(Data excerpts)
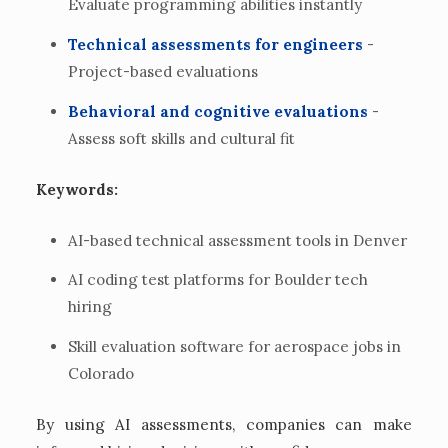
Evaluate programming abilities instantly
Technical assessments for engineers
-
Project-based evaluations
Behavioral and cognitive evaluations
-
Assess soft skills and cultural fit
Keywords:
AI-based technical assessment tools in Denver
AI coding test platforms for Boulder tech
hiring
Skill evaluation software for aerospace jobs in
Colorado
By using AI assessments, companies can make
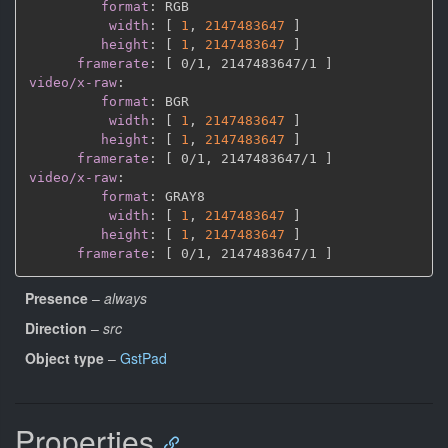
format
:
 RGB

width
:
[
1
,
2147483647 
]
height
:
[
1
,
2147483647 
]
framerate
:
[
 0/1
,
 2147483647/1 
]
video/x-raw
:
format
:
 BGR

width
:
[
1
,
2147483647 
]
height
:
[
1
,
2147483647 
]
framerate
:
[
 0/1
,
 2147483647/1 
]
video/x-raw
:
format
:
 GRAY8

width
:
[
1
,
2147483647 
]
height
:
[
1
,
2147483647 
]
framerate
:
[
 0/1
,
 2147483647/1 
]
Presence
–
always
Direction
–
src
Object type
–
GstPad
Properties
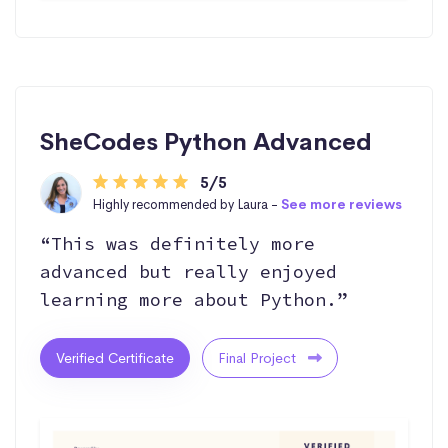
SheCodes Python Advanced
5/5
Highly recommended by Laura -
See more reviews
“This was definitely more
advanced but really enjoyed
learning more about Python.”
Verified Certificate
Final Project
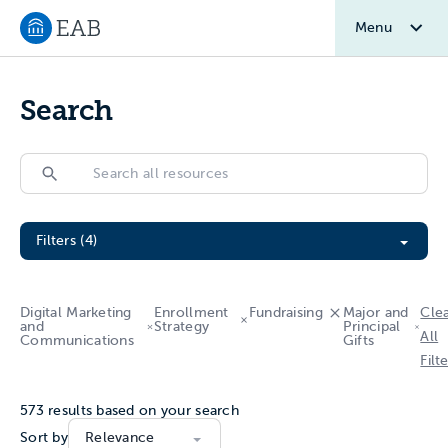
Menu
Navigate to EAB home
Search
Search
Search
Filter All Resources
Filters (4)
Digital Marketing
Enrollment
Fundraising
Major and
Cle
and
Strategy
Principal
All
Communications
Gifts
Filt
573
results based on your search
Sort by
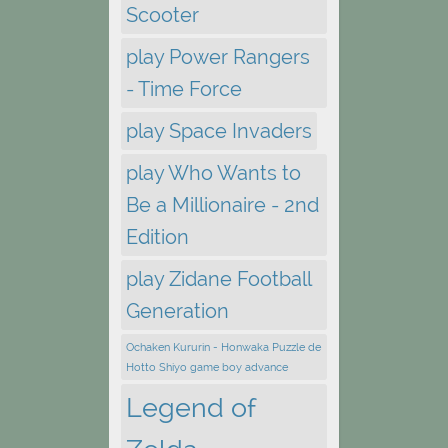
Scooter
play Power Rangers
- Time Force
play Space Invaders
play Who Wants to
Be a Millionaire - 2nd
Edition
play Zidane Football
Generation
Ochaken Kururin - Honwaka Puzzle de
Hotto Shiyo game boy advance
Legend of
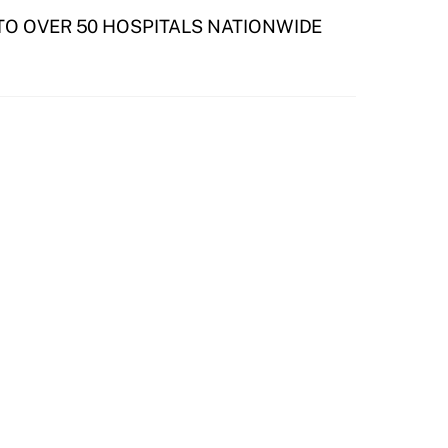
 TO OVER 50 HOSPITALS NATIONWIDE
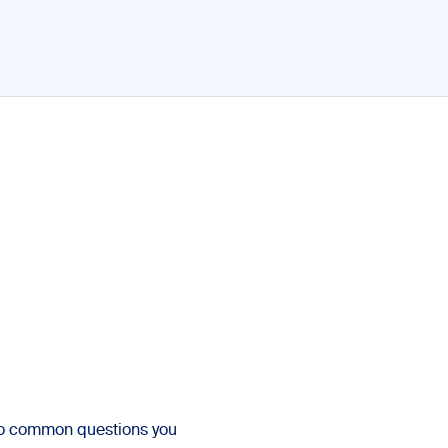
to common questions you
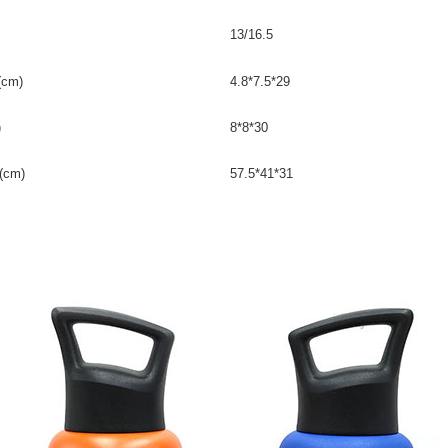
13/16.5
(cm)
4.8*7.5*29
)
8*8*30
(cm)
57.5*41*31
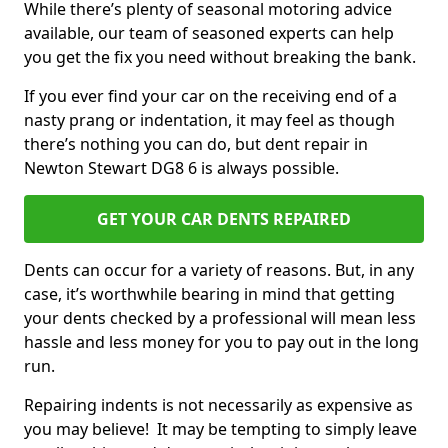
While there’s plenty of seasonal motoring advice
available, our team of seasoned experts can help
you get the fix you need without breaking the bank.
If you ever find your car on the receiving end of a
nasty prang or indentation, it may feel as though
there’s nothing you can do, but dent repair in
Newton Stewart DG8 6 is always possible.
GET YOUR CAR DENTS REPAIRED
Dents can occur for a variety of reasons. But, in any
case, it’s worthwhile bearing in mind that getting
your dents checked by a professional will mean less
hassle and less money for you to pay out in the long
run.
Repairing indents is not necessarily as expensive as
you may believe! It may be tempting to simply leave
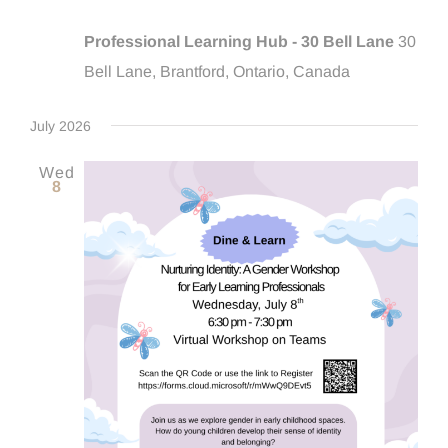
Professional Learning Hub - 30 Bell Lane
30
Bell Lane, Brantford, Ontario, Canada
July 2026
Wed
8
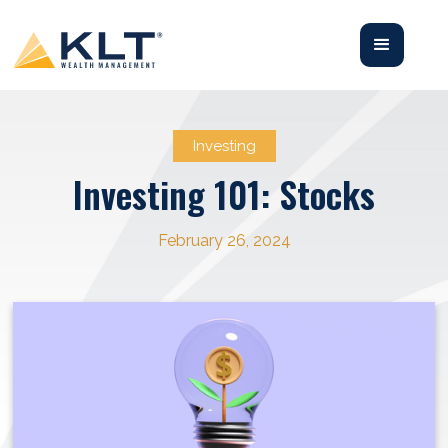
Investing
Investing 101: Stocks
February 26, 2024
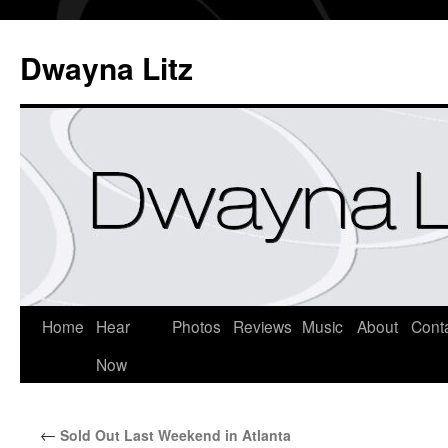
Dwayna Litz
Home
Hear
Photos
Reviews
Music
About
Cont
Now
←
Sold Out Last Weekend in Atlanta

...

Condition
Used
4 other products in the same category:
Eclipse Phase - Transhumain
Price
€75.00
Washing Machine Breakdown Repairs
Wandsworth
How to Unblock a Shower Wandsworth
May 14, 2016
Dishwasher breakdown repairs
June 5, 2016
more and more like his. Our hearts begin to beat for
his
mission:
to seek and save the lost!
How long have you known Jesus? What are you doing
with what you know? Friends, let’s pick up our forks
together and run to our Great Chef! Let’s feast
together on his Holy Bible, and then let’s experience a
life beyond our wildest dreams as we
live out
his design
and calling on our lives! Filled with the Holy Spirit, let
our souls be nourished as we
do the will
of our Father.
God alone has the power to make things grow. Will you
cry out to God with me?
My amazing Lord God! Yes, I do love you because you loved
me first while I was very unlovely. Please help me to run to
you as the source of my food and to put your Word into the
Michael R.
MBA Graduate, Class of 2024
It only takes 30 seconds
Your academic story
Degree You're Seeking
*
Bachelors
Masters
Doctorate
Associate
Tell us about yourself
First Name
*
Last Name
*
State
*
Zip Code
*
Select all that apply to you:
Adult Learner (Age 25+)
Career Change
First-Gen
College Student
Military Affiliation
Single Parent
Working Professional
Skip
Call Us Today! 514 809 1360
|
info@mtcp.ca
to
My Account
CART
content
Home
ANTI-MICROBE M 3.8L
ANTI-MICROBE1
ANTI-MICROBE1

WHAT IS BEING ASKED ->
The lines to copy are those above that contain "Holy".

PROBLEM SOLUTION ->
together on his Holy Bible, and then let’s experience a
and calling on our lives! Filled with the Holy Spirit, let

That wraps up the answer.